Hernández’s ruling is a preliminary injunction, blocking the law from being enforced while attorneys for the state and Total Real Estate Group argue the merits of the case over the coming months. .
Daniel Ortner, a Sacramento-based attorney representing Total Real Estate Group, described the ruling as a “major victory for free speech and economic opportunity.”
“Love letters communicate information that helps sellers select the best offer,” he said in a statement. “The state cannot ban important speech because someone might misuse it.”
Neither Meek nor a spokeswoman for Attorney General Ellen Rosenblum, who defended the law, replied to inquiries Monday.

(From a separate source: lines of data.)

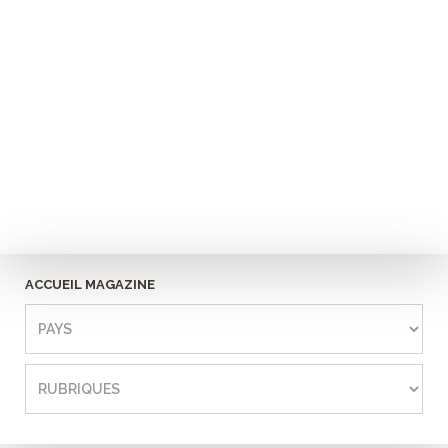
ACCUEIL MAGAZINE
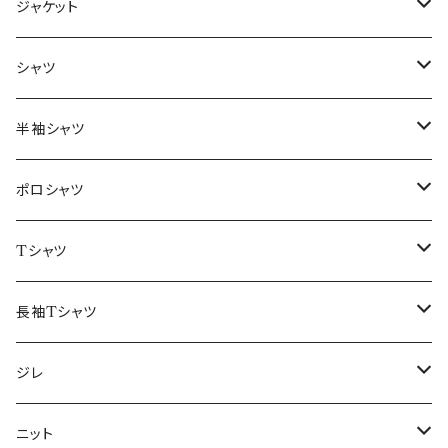
ジャケット
～44/S
シャツ
46/M
～44/S
半袖シャツ
48/L
46/M
～44/S
ポロシャツ
50/XL～
48/L
46/M
～44/S
Tシャツ
50/XL～
48/L
46/M
～44/S
長袖Tシャツ
50/XL～
48/L
46/M
～44/S
ジレ
50/XL～
48/L
46/M
～44/S
ニット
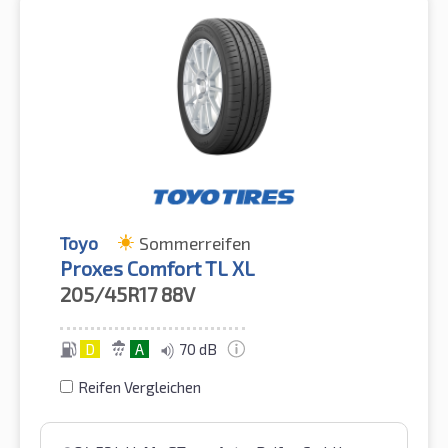
Toyo
Sommerreifen
Proxes Comfort TL XL
205/45R17
88V
D
A
70 dB
Reifen Vergleichen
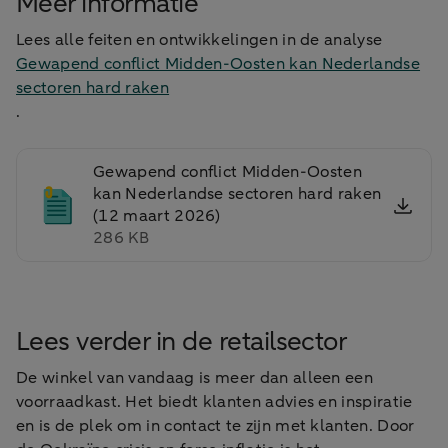
Meer informatie
Lees alle feiten en ontwikkelingen in de analyse
Gewapend conflict Midden-Oosten kan Nederlandse
sectoren hard raken
.
Gewapend conflict Midden-Oosten
kan Nederlandse sectoren hard raken
(12 maart 2026)
286 KB
Lees verder in de retailsector
De winkel van vandaag is meer dan alleen een
voorraadkast. Het biedt klanten advies en inspiratie
en is de plek om in contact te zijn met klanten. Door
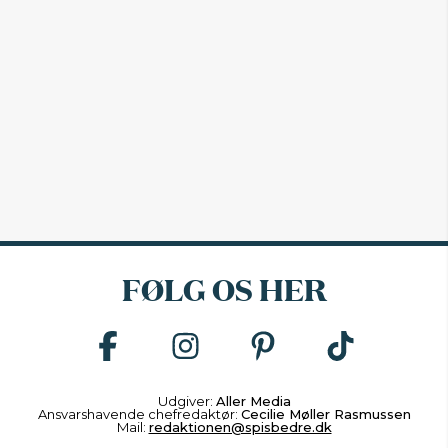
FØLG OS HER
Udgiver:
Aller Media
Ansvarshavende chefredaktør:
Cecilie Møller Rasmussen
Mail:
redaktionen@spisbedre.dk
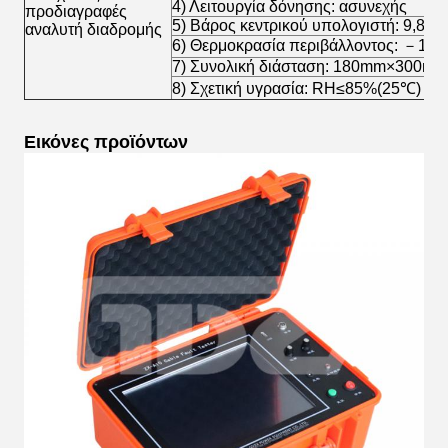
4) Λειτουργία δόνησης: ασυνεχής
προδιαγραφές
5) Βάρος κεντρικού υπολογιστή: 9,8Kg
αναλυτή διαδρομής
6) Θερμοκρασία περιβάλλοντος: －
7) Συνολική διάσταση: 180mm×300
8) Σχετική υγρασία: RH≤85%(25℃)
Εικόνες προϊόντων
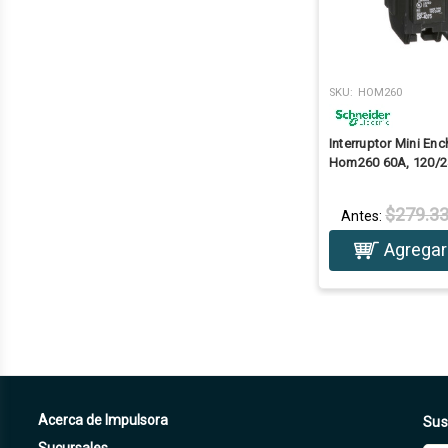
SKU:
HOM260
Interruptor Mini En
Hom260 60A, 120/2
$279.3
Antes:
Agregar 
Acerca de Impulsora
Sus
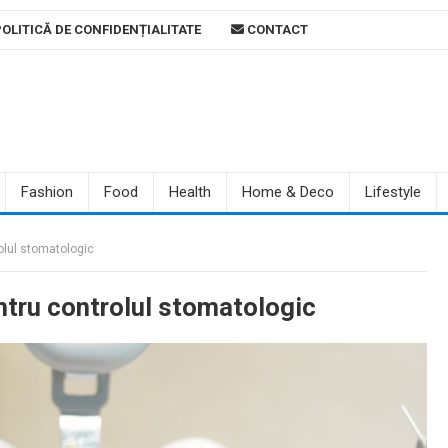
OLITICĂ DE CONFIDENȚIALITATE
CONTACT
Fashion
Food
Health
Home & Deco
Lifestyle
olul stomatologic
ntru controlul stomatologic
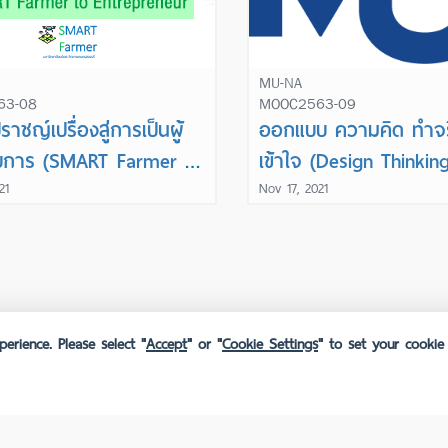
MU-NA
63-08
MOOC2563-09
าชญ์เปรื่องสู่การเป็นผู้
ออกแบบ ความคิด ทำจร
บการ (SMART Farmer to
เข้าใจ (Design Thinkin
reneur)
Start-up)
21
Nov 17, 2021
erience. Please select "
Accept
" or "
Cookie Settings
" to set your cookie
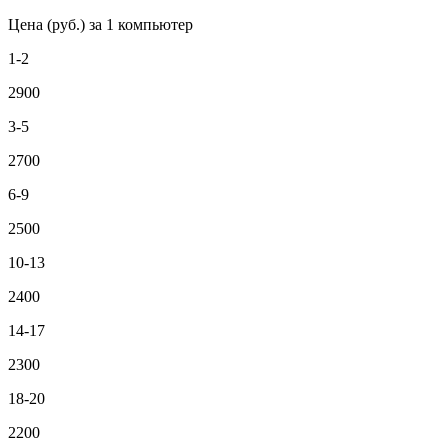
Цена (руб.) за 1 компьютер
1-2
2900
3-5
2700
6-9
2500
10-13
2400
14-17
2300
18-20
2200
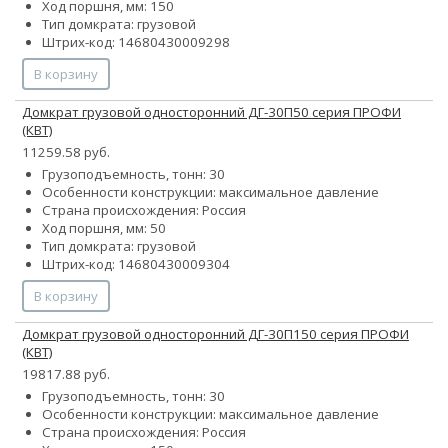
Ход поршня, мм: 150
Тип домкрата: грузовой
Штрих-код: 14680430009298
В корзину
Домкрат грузовой односторонний ДГ-30П50 серия ПРОФИ
(КВТ)
11259.58 руб.
Грузоподъемность, тонн: 30
Особенности конструкции:
максимальное давление
Страна происхождения: Россия
Ход поршня, мм: 50
Тип домкрата: грузовой
Штрих-код: 14680430009304
В корзину
Домкрат грузовой односторонний ДГ-30П150 серия ПРОФИ
(КВТ)
19817.88 руб.
Грузоподъемность, тонн: 30
Особенности конструкции:
максимальное давление
Страна происхождения: Россия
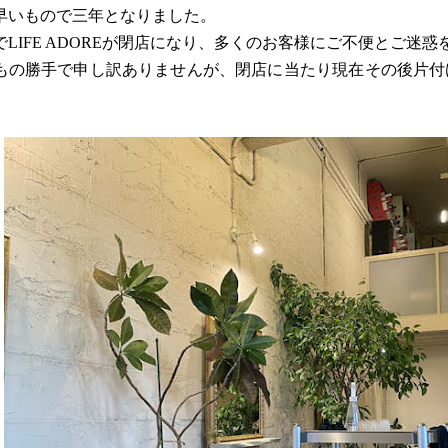
早いもので三年となりました。
でLIFE ADOREが閉店になり、多くのお客様にご不便とご迷
もの勝手で申し訳ありませんが、閉店に当たり現在その後片付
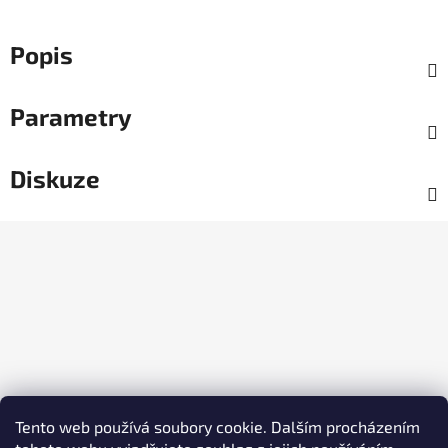
Popis
Parametry
Diskuze
Z
á
p
a
t
í
Tento web používá soubory cookie. Dalším procházením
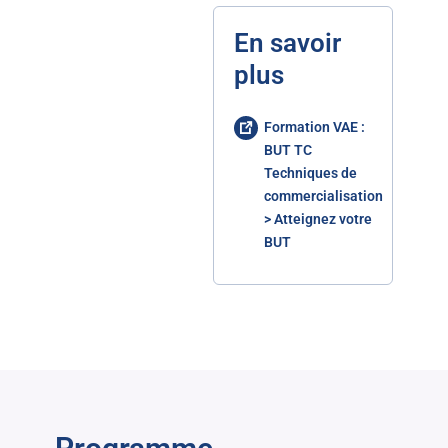
En savoir
plus
Formation VAE :
BUT TC
Techniques de
commercialisation
> Atteignez votre
BUT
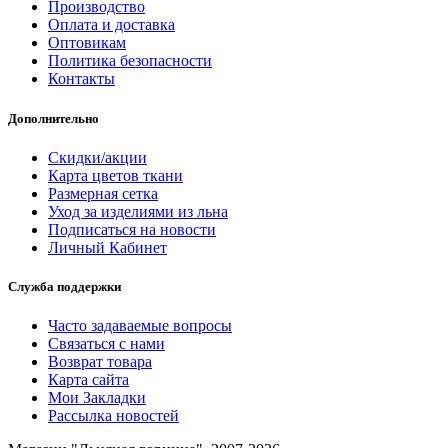
Производство
Оплата и доставка
Оптовикам
Политика безопасности
Контакты
Дополнительно
Скидки/акции
Карта цветов ткани
Размерная сетка
Уход за изделиями из льна
Подписаться на новости
Личный Кабинет
Служба поддержки
Часто задаваемые вопросы
Связаться с нами
Возврат товара
Карта сайта
Мои Закладки
Рассылка новостей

Hernández’s ruling notes that Oregon has a long history of racial discrimination in housing and the effects linger. The state’s 1857 Constitution explicitly barred Black people and people of Chinese descent from owning property, and a 1923 law prohibited Japanese people from owning or leasing land.
Race-based restrictions were also built into many property deeds, preventing homes from being sold to or occupied by people of Asian or African descent. Those deeds were made unenforceable by the federal Fair Housing Act of 1968, and Oregon lawmakers in 2018 sought to make it easier for homeowners to remove such language from their deeds entirely.

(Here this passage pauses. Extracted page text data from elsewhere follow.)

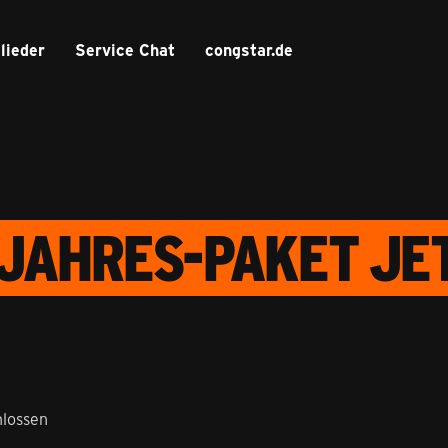
lieder
Service Chat
congstar.de
JAHRES-PAKET JET
lossen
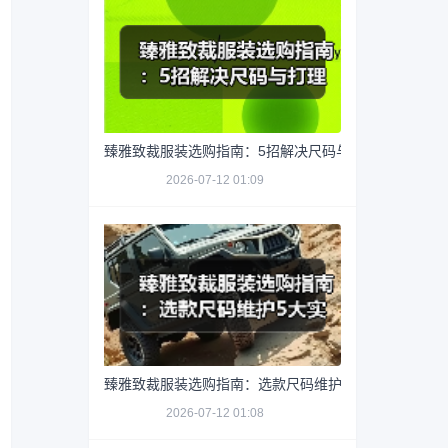
臻雅致裁服装选购指南：5招解决尺码与打理难题
2026-07-12 01:09
臻雅致裁服装选购指南：选款尺码维护5大实用方法
2026-07-12 01:08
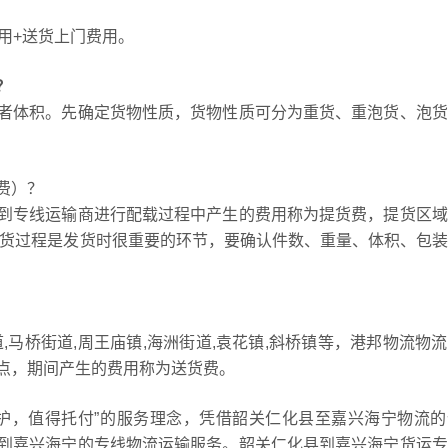
用+送货上门费用。
？
者体积。先确定货物性质，货物性质可分为重货、重泡货、泡货
费）？
到专线运输商进行配载过程中产生的费用称为提货费，提货区域
等，提货过程是发货时很重要的环节，要确认件数、重量、体积、包
,马桥街道,周王庙镇,海洲街道,袁花镇,斜桥镇等，港邦物流物
点，期间产生的费用称为送货费。
护，值得托付”的服务理念，凭借韶关仁化县至嘉兴海宁物流的
到嘉兴海宁的专线物流运输服务。韶关仁化县到嘉兴海宁货运专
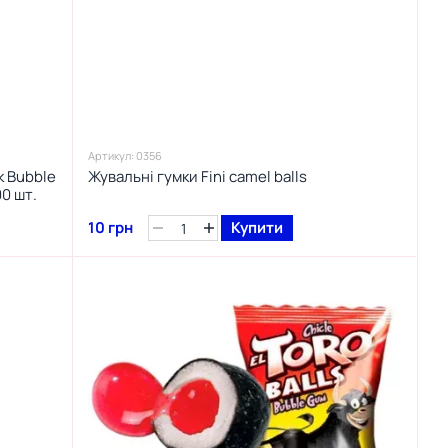
Артикул: 0356
k Bubble
Жувальні гумки Fini camel balls
0 шт.
10 грн
Купити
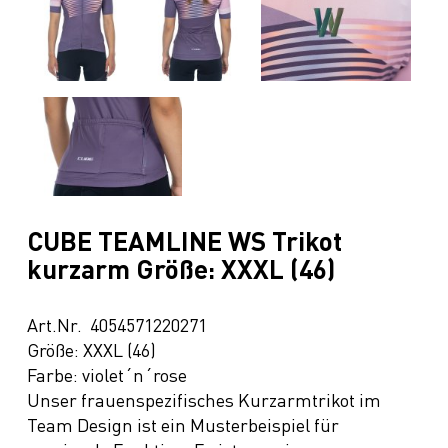
CUBE TEAMLINE WS Trikot
kurzarm Größe: XXXL (46)
Art.Nr. 4054571220271
Größe: XXXL (46)
Farbe: violet´n´rose
Unser frauenspezifisches Kurzarmtrikot im
Team Design ist ein Musterbeispiel für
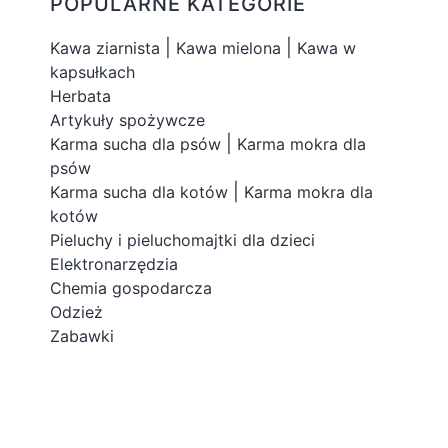
POPULARNE KATEGORIE
|
|
Kawa ziarnista
Kawa mielona
Kawa w
kapsułkach
Herbata
Artykuły spożywcze
|
Karma sucha dla psów
Karma mokra dla
psów
|
Karma sucha dla kotów
Karma mokra dla
kotów
Pieluchy i pieluchomajtki dla dzieci
Elektronarzędzia
Chemia gospodarcza
Odzież
Zabawki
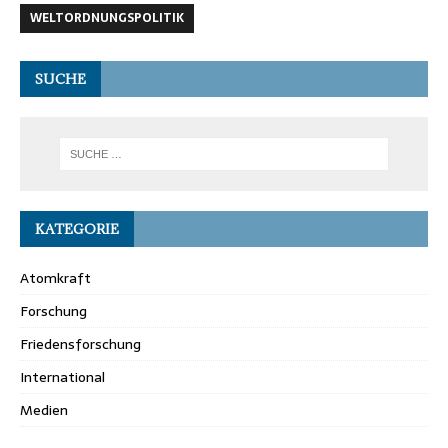
WELTORDNUNGSPOLITIK
SUCHE
KATEGORIE
Atomkraft
Forschung
Friedensforschung
International
Medien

About 65% of white Oregonians own homes, compared to 32% of Black Oregonians, 41% of Hispanic Oregonians and 45% of indigenous Oregonians, according to a late 2019 report from a legislative task force on reducing racial disparities in homeownership.
Hernández said that while it’s possible a love letter could result in a homeowner choosing to sell to a particular buyer for discriminatory reasons, the letter itself isn’t illegal.
“Although a seller may later use the information in a love letter as a basis for discrimination, without more, the act of sharing one’s personal characteristics is not unlawful,” he said.
He wrote that legislators could achieve their goals through other methods, such as requiring real estate agents to redact information that could result in discrimination, such as not including family photos, or provide more training about fair housing law.